Donnerstag stand wieder eine längere Etappe auf dem Programm. Die Meinungen unter uns über diese Etappe im „spritzligeren“ Wasser ging am Ende des Tages ziemlich auseinander. Ich war und bin es auch jetzt noch sehr begeistert. Man war gezwungen schnell zu reagieren, musste sich konzentrieren und saß im Wasser, da das Boot ständig volllief. Dabei war nicht nur Kraft sondern auch Technik und Teamwork gefragt. Auf Geheiß unseres Stefans inspizierten wir die schwierigsten Stellen und beschlossen sie, in Rücksicht auf die Boote (und uns) zu umtragen. Am Abend fuhren wir zurück zur Spielstelle und beschlossen auch den Freitag und halben Samstag, unseren leider schon letzten Paddeltag, dort zu verbringen.

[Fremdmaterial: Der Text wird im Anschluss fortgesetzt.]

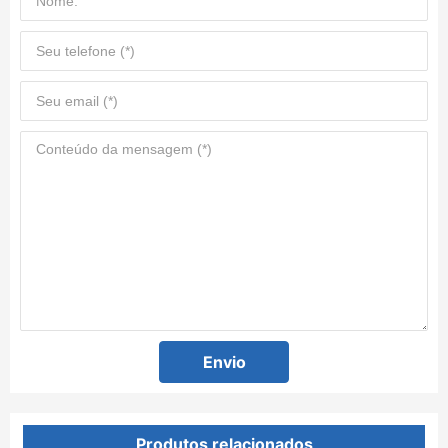
Envio
Produtos relacionados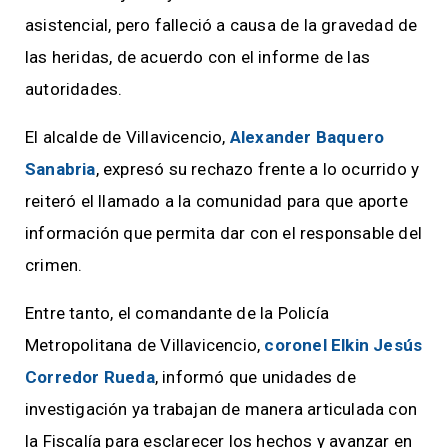
asistencial, pero falleció a causa de la gravedad de
las heridas, de acuerdo con el informe de las
autoridades.
El alcalde de Villavicencio,
Alexander Baquero
Sanabria
, expresó su rechazo frente a lo ocurrido y
reiteró el llamado a la comunidad para que aporte
información que permita dar con el responsable del
crimen.
Entre tanto, el comandante de la Policía
Metropolitana de Villavicencio,
coronel Elkin Jesús
Corredor Rueda
, informó que unidades de
investigación ya trabajan de manera articulada con
la Fiscalía para esclarecer los hechos y avanzar en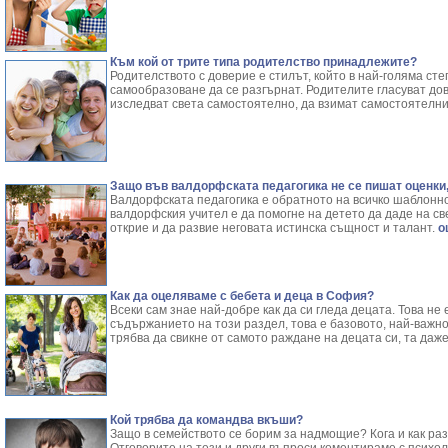
Към кой от трите типа родителство принадлежите?
Родителството с доверие е стилът, който в най-голяма ст
самообразоване да се разгърнат. Родителите гласуват дов
изследват света самостоятелно, да взимат самостоятелн
Защо във валдорфската педагогика не се пишат оценки,
Валдорфската педагогика е обратното на всичко шаблонно
валдорфския учител е да помогне на детето да даде на све
открие и да развие неговата истинска същност и талант.
ощ
Как да оцеляваме с бебета и деца в София?
Всеки сам знае най-добре как да си гледа децата. Това не
съдържанието на този раздел, това е базовото, най-важно
трябва да свикне от самото раждане на децата си, та даже
Кой трябва да командва вкъши?
Защо в семейството се борим за надмощие? Кога и как р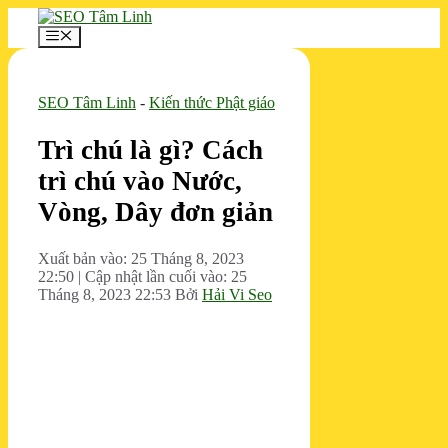
Chuyển
đến
Menu
nội
dung
SEO Tâm Linh
-
Kiến thức Phật giáo
Trì chú là gì? Cách
trì chú vào Nước,
Vòng, Dây đơn giản
Xuất bản vào: 25 Tháng 8, 2023
22:50
|
Cập nhật lần cuối vào: 25
Tháng 8, 2023 22:53
Bởi
Hải Vi Seo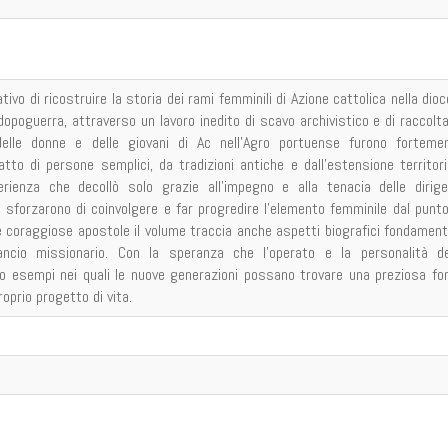
ativo di ricostruire la storia dei rami femminili di Azione cattolica nella dioc
opoguerra, attraverso un lavoro inedito di scavo archivistico e di raccolta
 delle donne e delle giovani di Ac nell’Agro portuense furono forteme
atto di persone semplici, da tradizioni antiche e dall’estensione territori
erienza che decollò solo grazie all’impegno e alla tenacia delle dirige
i sforzarono di coinvolgere e far progredire l’elemento femminile dal punto
lle coraggiose apostole il volume traccia anche aspetti biografici fondamenta
ancio missionario. Con la speranza che l’operato e la personalità de
o esempi nei quali le nuove generazioni possano trovare una preziosa fo
roprio progetto di vita.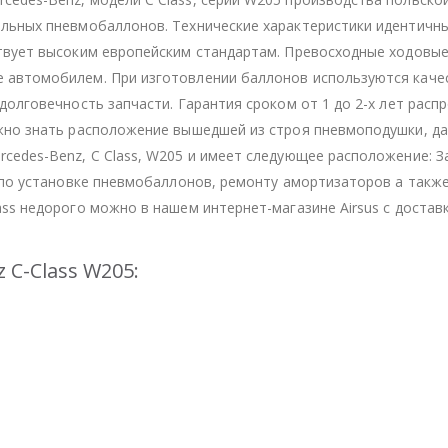
альных пневмобаллонов. Технические характеристики идентичн
твует высоким европейским стандартам. Превосходные ходовые
 автомобилем. При изготовлении баллонов используются каче
долговечность запчасти. Гарантия сроком от 1 до 2-х лет расп
ажно знать расположение вышедшей из строя пневмоподушки, д
edes-Benz, C Class, W205 и имеет следующее расположение: З
и по установке пневмобаллонов, ремонту амортизаторов а такж
ss недорого можно в нашем интернет-магазине Airsus с достав
C-Class W205: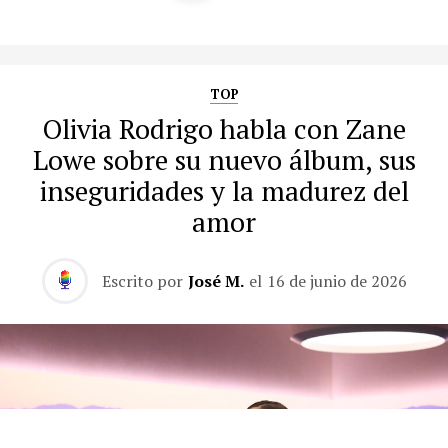
TOP
Olivia Rodrigo habla con Zane
Lowe sobre su nuevo álbum, sus
inseguridades y la madurez del
amor
Escrito por
José M.
el
16 de junio de 2026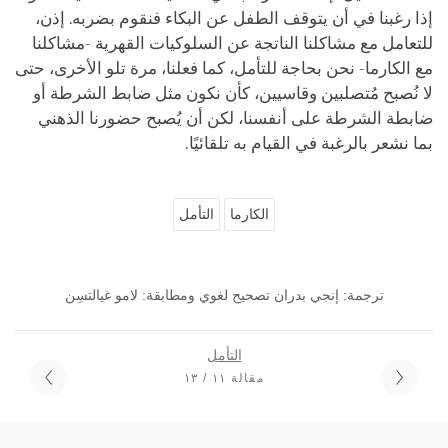
إذا رغبنا في أن يتوقف الطفل عن البكاء فنقوم بضربه. إذن،
للتعامل مع مشاكلنا الناتجة عن السلوكيات القهرية -مشاكلنا
مع الكارما- نحن بحاجة للتأمل، كما فعلنا، مرة تلو الأخرى، حتى
لا نُصبح مُتصلبين وقاسيين، كأن نكون مثل ضابط الشرطة أو
ضابطة الشرطة على أنفسنا، لكن أن يُصبح حضورنا الذهني
بما نشعر بالرغبة في القيام به تلقائيًا.
الكارما
التأمل
ترجمة: إنجي بدران تصحيح لغوي ومطابقة: لامو غيالتسِن
التأمل
مقالة ١١ / ١٣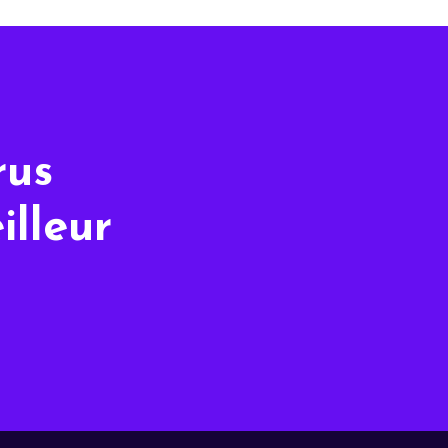
rus
illeur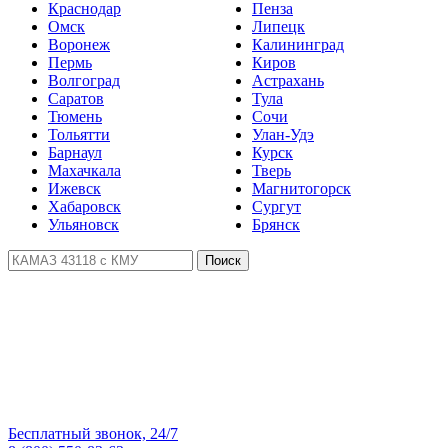
Краснодар
Пенза
Омск
Липецк
Воронеж
Калининград
Пермь
Киров
Волгоград
Астрахань
Саратов
Тула
Тюмень
Сочи
Тольятти
Улан-Удэ
Барнаул
Курск
Махачкала
Тверь
Ижевск
Магнитогорск
Хабаровск
Сургут
Ульяновск
Брянск
Поиск
Бесплатный звонок, 24/7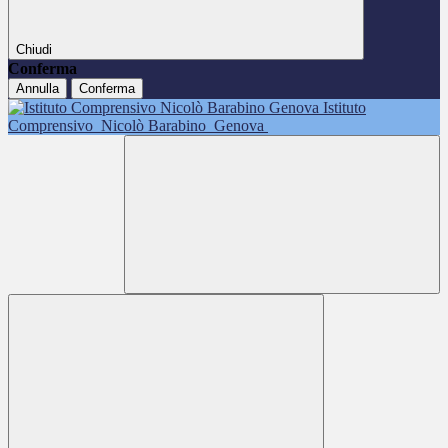
Chiudi
Conferma
Annulla
Conferma
Istituto
Comprensivo
Nicolò Barabino
Genova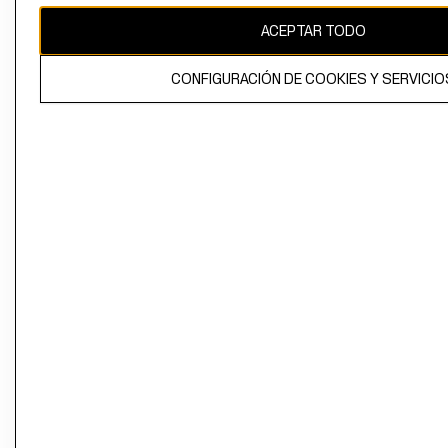
ACEPTAR TODO
CONFIGURACIÓN DE COOKIES Y SERVICIO
El contenido de esta página web está protegido por copyright y es
propiedad de H&M Hennes & Mauritz AB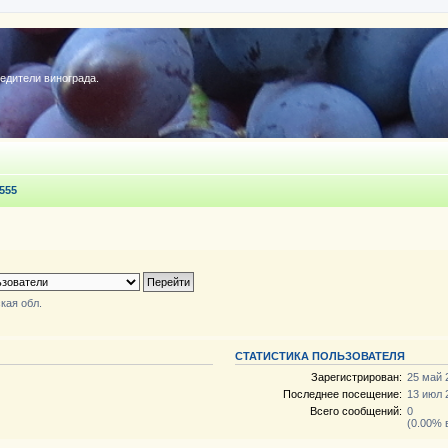
редители винограда.
555
кая обл.
СТАТИСТИКА ПОЛЬЗОВАТЕЛЯ
Зарегистрирован:
25 май 
Последнее посещение:
13 июл 
Всего сообщений:
0
(0.00% 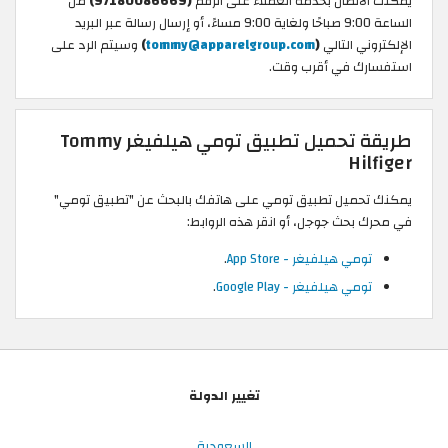
يمكنك الاتصال بخدمة العملاء على الرقم
(97180086669)
من
الساعة 9:00 صباحًا ولغاية 9:00 مساءً، أو إرسال رسالة عبر البريد
الإلكتروني التالي
(
tommy@apparelgroup.com
)
وسيتم الرد على
استفسارك في أقرب وقت.
طريقة تحميل تطبيق تومي هيلفيغر Tommy
Hilfiger
يمكنك تحميل تطبيق تومي على هاتفك بالبحث عن "تطبيق تومي"
في محرك بحث جوجل، أو انقر هذه الروابط:
تومي هيلفيغر - App Store
.
تومي هيلفيغر - Google Play
.
تغيير الدولة
السعودية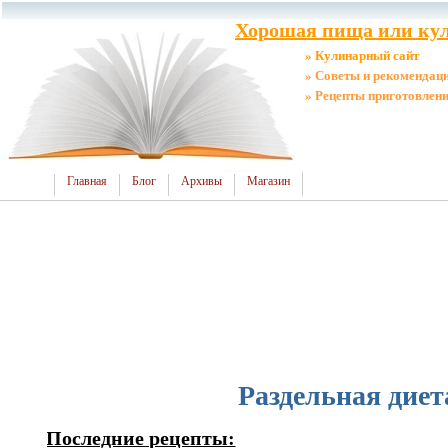
Хорошая пища или кул
» Кулинарный сайт
» Советы и рекомендац
» Рецепты приготовлен
Главная
Блог
Архивы
Магазин
Раздельная диет
Последние рецепты: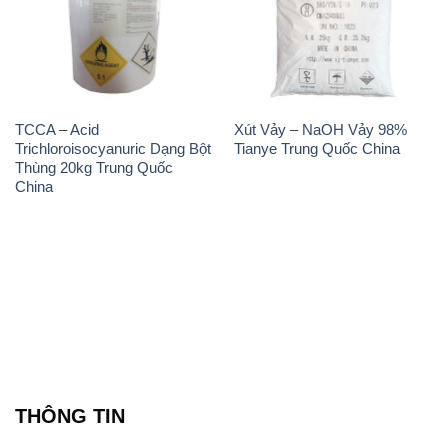
TCCA – Acid
Xút Vảy – NaOH Vảy 98%
Trichloroisocyanuric Dạng Bột
Tianye Trung Quốc China
Thùng 20kg Trung Quốc
China
THÔNG TIN
Giới thiệu
Sản phẩm
Chính sách và quy định chung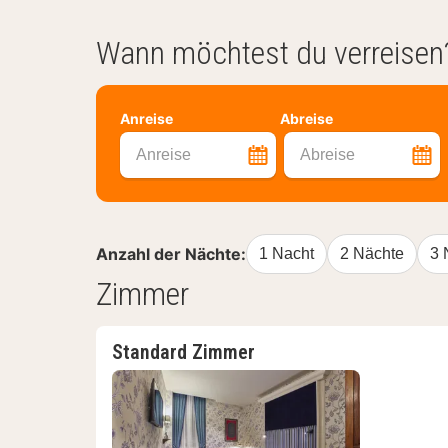
Wann möchtest du verreisen
Anreise
Abreise
Anreise
Abreise
Anzahl der Nächte:
1 Nacht
2 Nächte
3 
Zimmer
Standard Zimmer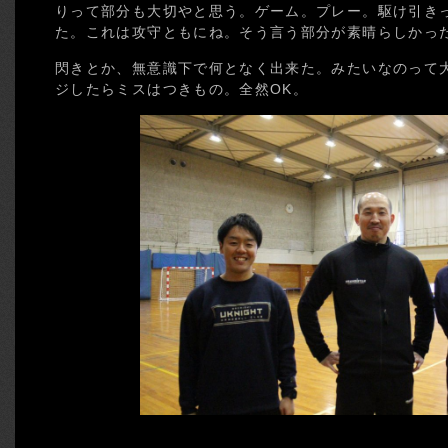
りって部分も大切やと思う。ゲーム。プレー。駆け引き
た。これは攻守ともにね。そう言う部分が素晴らしかっ
閃きとか、無意識下で何となく出来た。みたいなのって
ジしたらミスはつきもの。全然OK。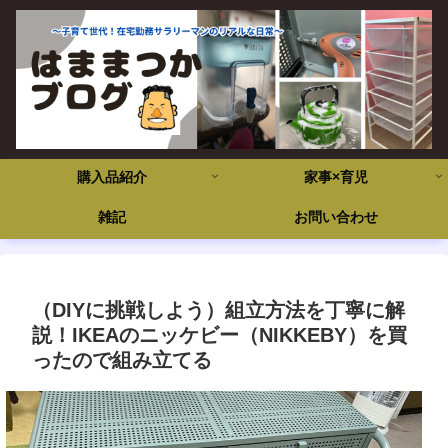
購入品紹介
家事×育児
雑記
お問い合わせ
（DIYに挑戦しよう）組立方法を丁寧に解
説！IKEAのニッケビー（NIKKEBY）を買
ったので組み立てる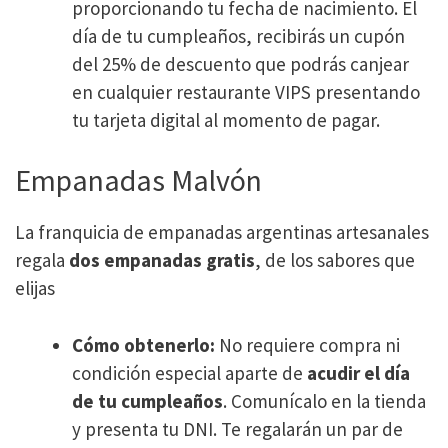
proporcionando tu fecha de nacimiento. El
día de tu cumpleaños, recibirás un cupón
del 25% de descuento que podrás canjear
en cualquier restaurante VIPS presentando
tu tarjeta digital al momento de pagar.
Empanadas Malvón
La franquicia de empanadas argentinas artesanales
regala
dos empanadas gratis
, de los sabores que
elijas​
Cómo obtenerlo:
No requiere compra ni
condición especial aparte de
acudir el día
de tu cumpleaños
. Comunícalo en la tienda
y presenta tu DNI. Te regalarán un par de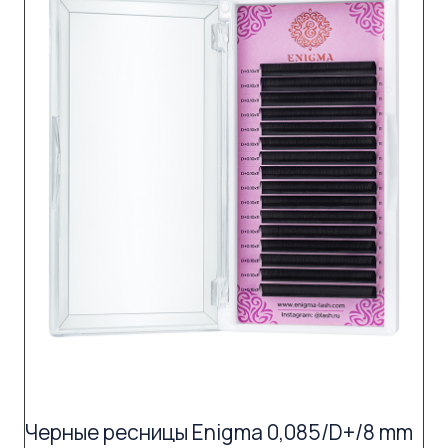
Черные ресницы Enigma 0,085/D+/8 mm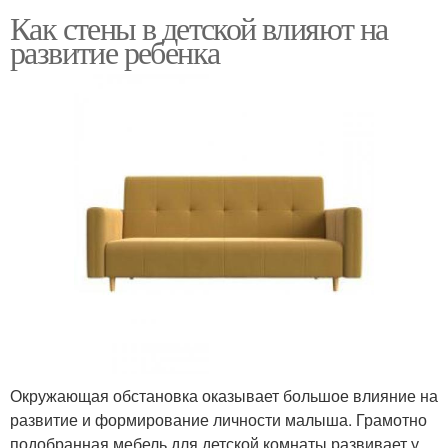
Как стены в детской влияют на
развитие ребенка
Окружающая обстановка оказывает большое влияние на
развитие и формирование личности малыша. Грамотно
подобранная мебель для детской комнаты развивает у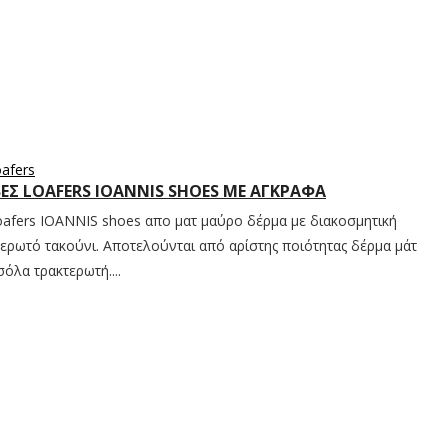
oafers
ΒΕΣ LOAFERS IOANNIS SHOES ΜΕ ΑΓΚΡΑΦΑ
loafers IOANNIS shoes απο ματ μαύρο δέρμα με διακοσμητική
ερωτό τακούνι. Αποτελούνται από αρίστης ποιότητας δέρμα μάτ
όλα τρακτερωτή....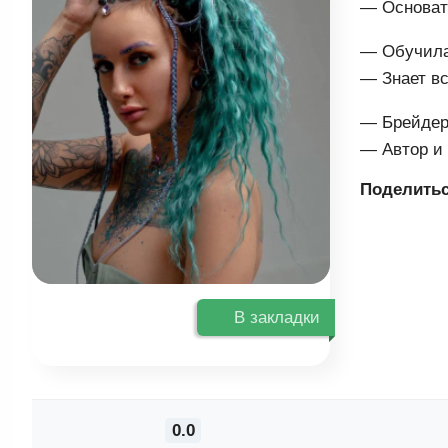
— Основате
— Обучила
— Знает вс
— Брейдер 
— Автор и 
Поделитьс
В закладки
0.0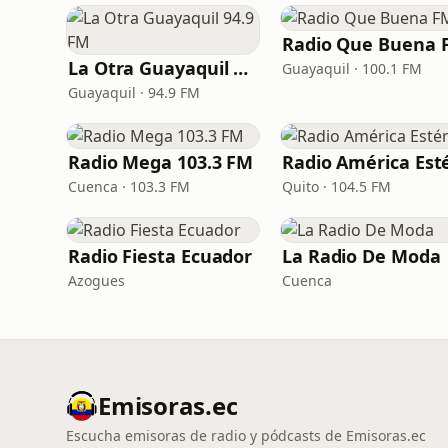
Radio Que Buena 
La Otra Guayaquil 94.9 FM
Guayaquil · 100.1 FM
Guayaquil · 94.9 FM
Radio Mega 103.3 FM
Cuenca · 103.3 FM
Quito · 104.5 FM
Radio Fiesta Ecuador
La Radio De Moda
Azogues
Cuenca
Emisoras.ec
Escucha emisoras de radio y pódcasts de Emisoras.ec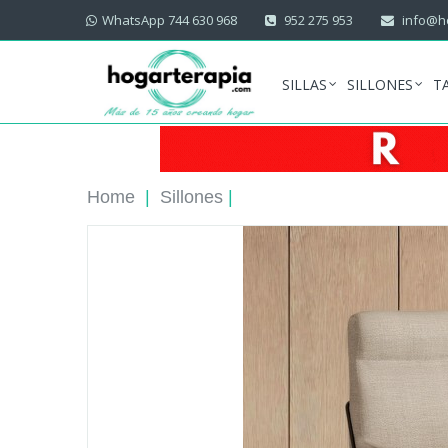
WhatsApp 744 630 968
952 275 953
info@ho
SILLAS
SILLONES
T
Home
|
Sillones
|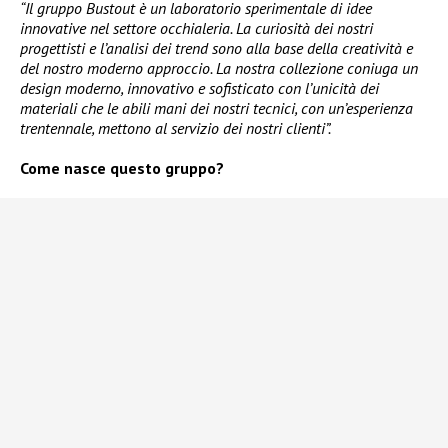
“Il gruppo Bustout è un laboratorio sperimentale di idee
innovative nel settore occhialeria. La curiosità dei nostri
progettisti e l’analisi dei trend sono alla base della creatività e
del nostro moderno approccio. La nostra collezione coniuga un
design moderno, innovativo e sofisticato con l’unicità dei
materiali che le abili mani dei nostri tecnici, con un’esperienza
trentennale, mettono al servizio dei nostri clienti”.
Come nasce questo gruppo?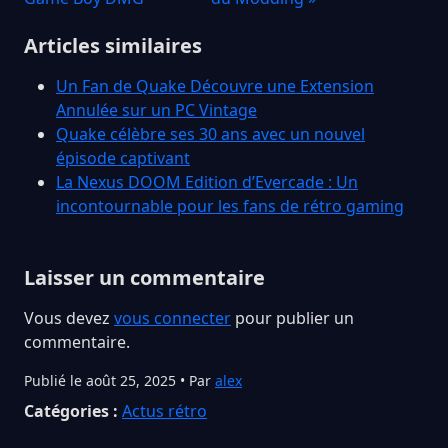
Articles similaires
Un Fan de Quake Découvre une Extension
Annulée sur un PC Vintage
Quake célèbre ses 30 ans avec un nouvel
épisode captivant
La Nexus DOOM Edition d’Evercade : Un
incontournable pour les fans de rétro gaming
Laisser un commentaire
Vous devez
vous connecter
pour publier un
commentaire.
Publié le août 25, 2025 • Par
alex
Catégories :
Actus rétro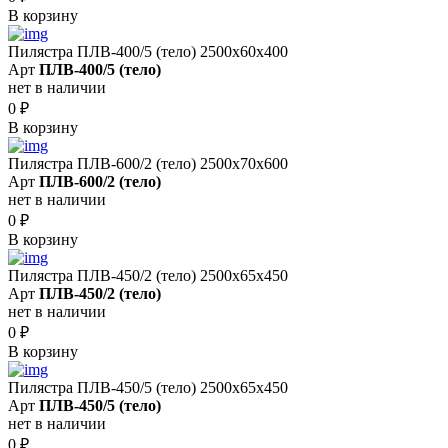
В корзину
Пилястра ПЛВ-400/5 (тело) 2500х60х400
Арт
ПЛВ-400/5 (тело)
нет в наличии
0
₽
В корзину
Пилястра ПЛВ-600/2 (тело) 2500х70х600
Арт
ПЛВ-600/2 (тело)
нет в наличии
0
₽
В корзину
Пилястра ПЛВ-450/2 (тело) 2500х65х450
Арт
ПЛВ-450/2 (тело)
нет в наличии
0
₽
В корзину
Пилястра ПЛВ-450/5 (тело) 2500х65х450
Арт
ПЛВ-450/5 (тело)
нет в наличии
0
₽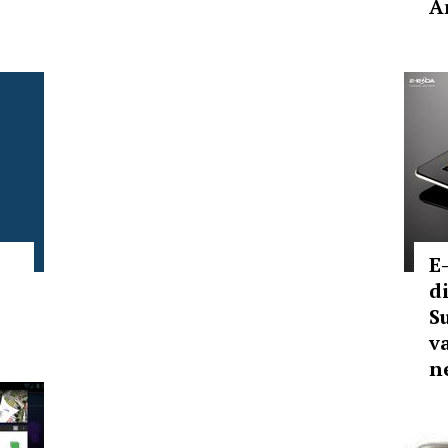
A
E
d
S
v
n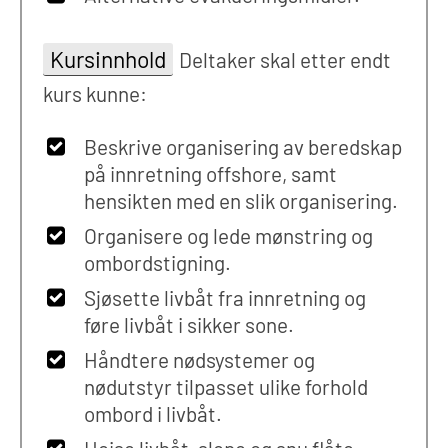
Kursinnhold
Deltaker skal etter endt
kurs kunne:
Beskrive organisering av beredskap
på innretning offshore, samt
hensikten med en slik organisering.
Organisere og lede mønstring og
ombordstigning.
Sjøsette livbåt fra innretning og
føre livbåt i sikker sone.
Håndtere nødsystemer og
nødutstyr tilpasset ulike forhold
ombord i livbåt.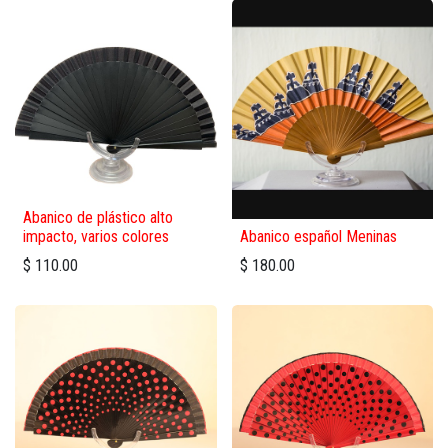
Abanico de plástico alto
impacto, varios colores
Abanico español Meninas
$
110.00
$
180.00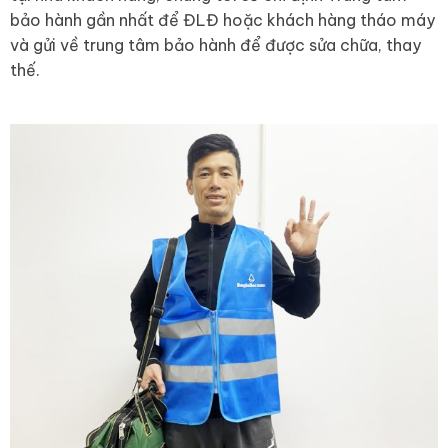
bảo hành gần nhất để ĐLĐ hoặc khách hàng tháo máy
và gửi về trung tâm bảo hành để được sửa chữa, thay
thế.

Felix machte uns große Sorgen, er wollte einfach nichts fressen und spuckte uns jedes ihm noch so mühsam eingeflößte Körnchen geradewegs wieder zurück in die Hand. Er war ziemlich nervös und flattrig. Leider sollte er die kommende Nacht nicht überleben.

Der Freitag wurde auf unterschiedlichste Weise genutzt... Paddeln, Karten schreiben, lesen, zeichnen und schlafen, wobei es zeitweise wirklich erstaunlich ist, wie lange und wie viel ein einzelner Mensch zu schlafen imstande ist.

Ich versuchte mich auch an der Eskimorolle, doch die Muskeln, die man dazu benötigt sind bei mir im Alltag so wenig beansprucht, dass es sich als ziemlich schwer erwiesen hat, nur mir der Hüfte den gesamten Kendo (danke an Tanja übrigens, die ihn so bereitwillig zur Verfügung gestellt hat) umzuwerfen. Die ganze bzw. halbe Rolle ist mir in der kurzen Zeit leider nicht mehr gelungen, Chris war wesentlich erfolgreicher, aber es gibt hoffentlich noch ein nächstes Jahr.

Samstag hieß es dann Abschied nehmen von Südfrankreich, alles zusammenpacken, rein ins Auto und wieder zurück in die Heimat. Die Autofahrt verlief ruhig, jeder hing seinen eigenen Gedanken nach und hatte wohl ein lachendes und ein weinendes Auge im Gesicht.  

In Ulm stiegen Maren und ich dann aus, schon mit einem Stein im Magen....

Zehn Tage und zehn Nächte schweißen schon zusammen, aber wir wollen mal ein verlängertes Wochenende zum Paddeln fahren und trotz der weiten Entfernungen ein Nachtreffen zustande bringen!!!